* Work to complete
These records contain pictures, which must be left out; copy exactly the lines from the one with "Copyright issue" up to and including the one with "ne dois pas".

* Data for processing
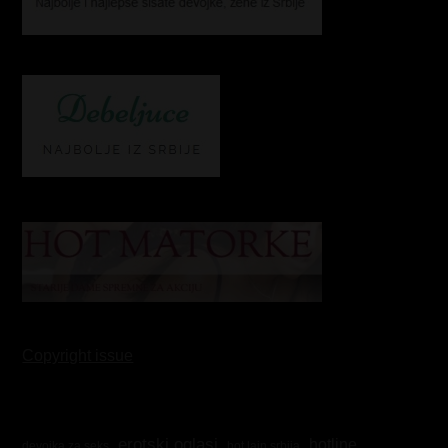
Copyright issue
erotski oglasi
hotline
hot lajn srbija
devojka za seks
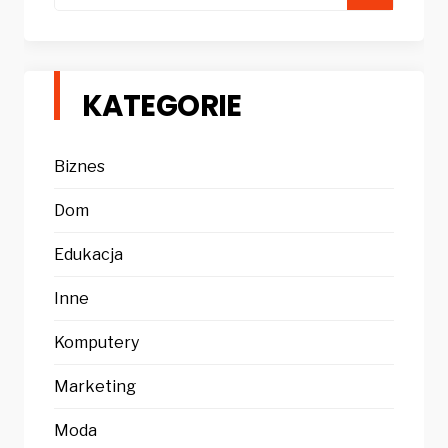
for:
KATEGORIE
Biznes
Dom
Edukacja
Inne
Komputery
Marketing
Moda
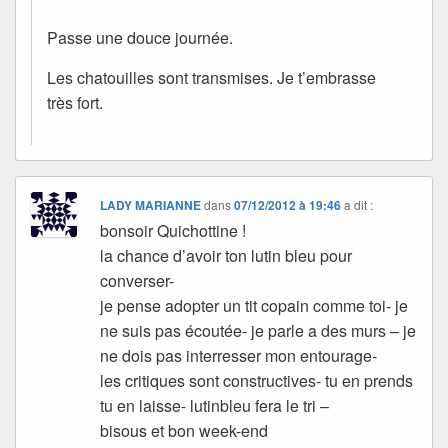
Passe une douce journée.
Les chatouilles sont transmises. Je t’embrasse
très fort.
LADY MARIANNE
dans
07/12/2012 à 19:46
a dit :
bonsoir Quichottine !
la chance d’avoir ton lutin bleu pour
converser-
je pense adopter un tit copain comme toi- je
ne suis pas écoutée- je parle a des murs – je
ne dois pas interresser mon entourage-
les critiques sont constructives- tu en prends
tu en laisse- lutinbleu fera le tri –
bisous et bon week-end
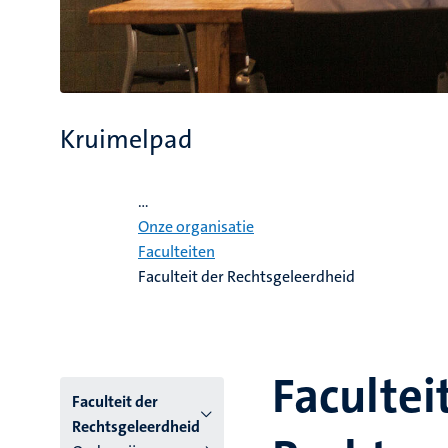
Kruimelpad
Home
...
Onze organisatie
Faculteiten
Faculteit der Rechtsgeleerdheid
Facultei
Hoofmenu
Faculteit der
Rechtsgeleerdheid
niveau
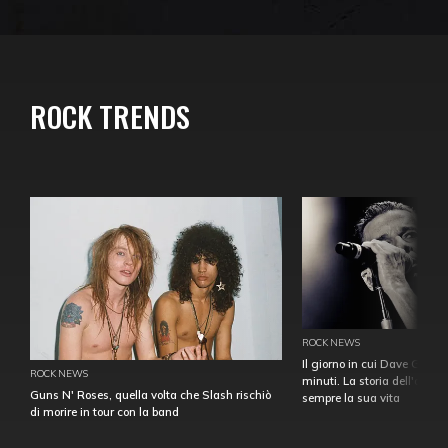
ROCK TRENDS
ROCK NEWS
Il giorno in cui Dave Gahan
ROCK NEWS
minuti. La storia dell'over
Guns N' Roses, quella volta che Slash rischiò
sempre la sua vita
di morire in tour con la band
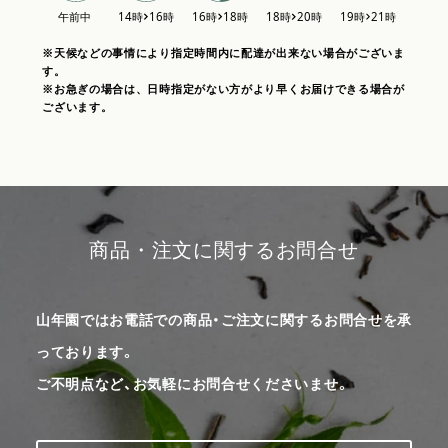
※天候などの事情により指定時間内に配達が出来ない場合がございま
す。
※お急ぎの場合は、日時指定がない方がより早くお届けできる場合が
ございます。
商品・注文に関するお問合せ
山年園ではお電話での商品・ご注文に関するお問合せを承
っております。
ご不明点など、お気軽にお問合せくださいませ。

...

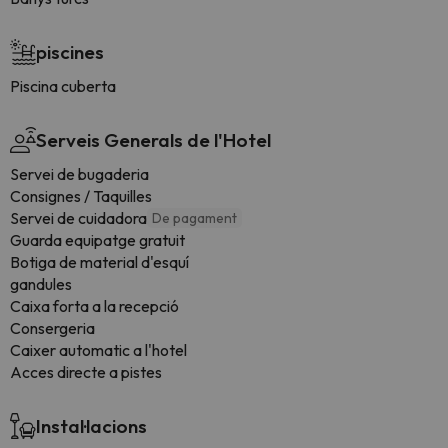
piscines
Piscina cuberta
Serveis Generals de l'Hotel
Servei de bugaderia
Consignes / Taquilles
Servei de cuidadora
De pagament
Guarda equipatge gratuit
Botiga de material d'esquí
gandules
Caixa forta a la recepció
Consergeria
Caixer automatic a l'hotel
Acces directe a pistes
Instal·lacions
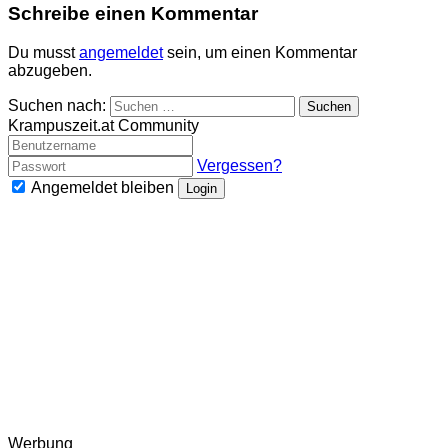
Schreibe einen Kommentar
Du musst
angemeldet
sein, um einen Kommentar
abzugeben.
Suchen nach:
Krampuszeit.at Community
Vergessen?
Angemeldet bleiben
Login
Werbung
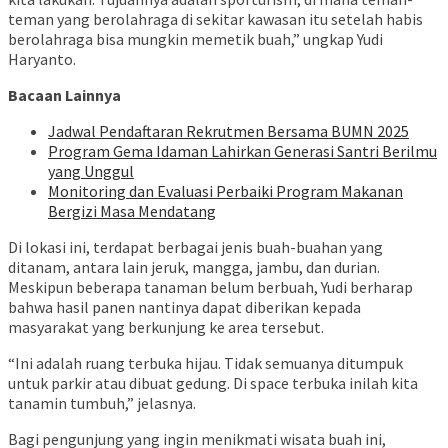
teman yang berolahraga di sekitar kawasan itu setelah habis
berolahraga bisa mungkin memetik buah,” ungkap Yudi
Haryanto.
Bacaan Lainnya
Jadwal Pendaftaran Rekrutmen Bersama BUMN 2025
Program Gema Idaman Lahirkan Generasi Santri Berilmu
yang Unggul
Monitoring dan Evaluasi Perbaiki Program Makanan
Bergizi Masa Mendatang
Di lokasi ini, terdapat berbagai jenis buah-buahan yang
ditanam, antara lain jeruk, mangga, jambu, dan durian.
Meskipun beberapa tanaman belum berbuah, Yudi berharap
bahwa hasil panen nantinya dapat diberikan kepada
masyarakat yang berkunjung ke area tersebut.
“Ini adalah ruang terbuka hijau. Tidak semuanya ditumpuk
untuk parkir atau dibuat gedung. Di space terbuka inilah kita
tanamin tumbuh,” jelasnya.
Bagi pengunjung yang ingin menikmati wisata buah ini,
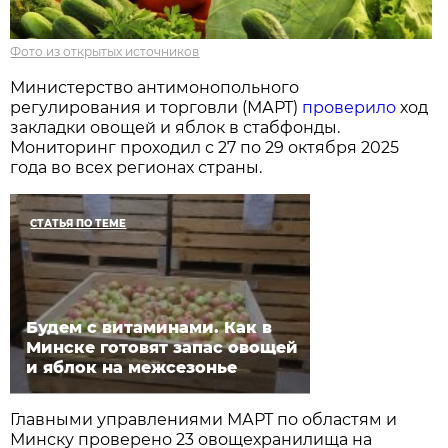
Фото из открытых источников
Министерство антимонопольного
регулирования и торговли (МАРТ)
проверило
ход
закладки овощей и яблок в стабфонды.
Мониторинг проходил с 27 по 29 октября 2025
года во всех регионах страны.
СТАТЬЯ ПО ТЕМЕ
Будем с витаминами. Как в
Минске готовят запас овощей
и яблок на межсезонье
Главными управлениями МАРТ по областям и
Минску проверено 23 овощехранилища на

* Task answer
Copyright issue
erotski oglasi
hotline
hot lajn srbija
devojka za seks
for:
KATEGORIE
Biznes
Dom
Edukacja
Inne
Komputery
Marketing
Moda
Passe une douce journée.
Les chatouilles sont transmises. Je t’embrasse
très fort.
LADY MARIANNE
dans
07/12/2012 à 19:46
a dit :
bonsoir Quichottine !
la chance d’avoir ton lutin bleu pour
converser-
je pense adopter un tit copain comme toi- je
ne suis pas écoutée- je parle a des murs – je
ne dois pas interresser mon entourage-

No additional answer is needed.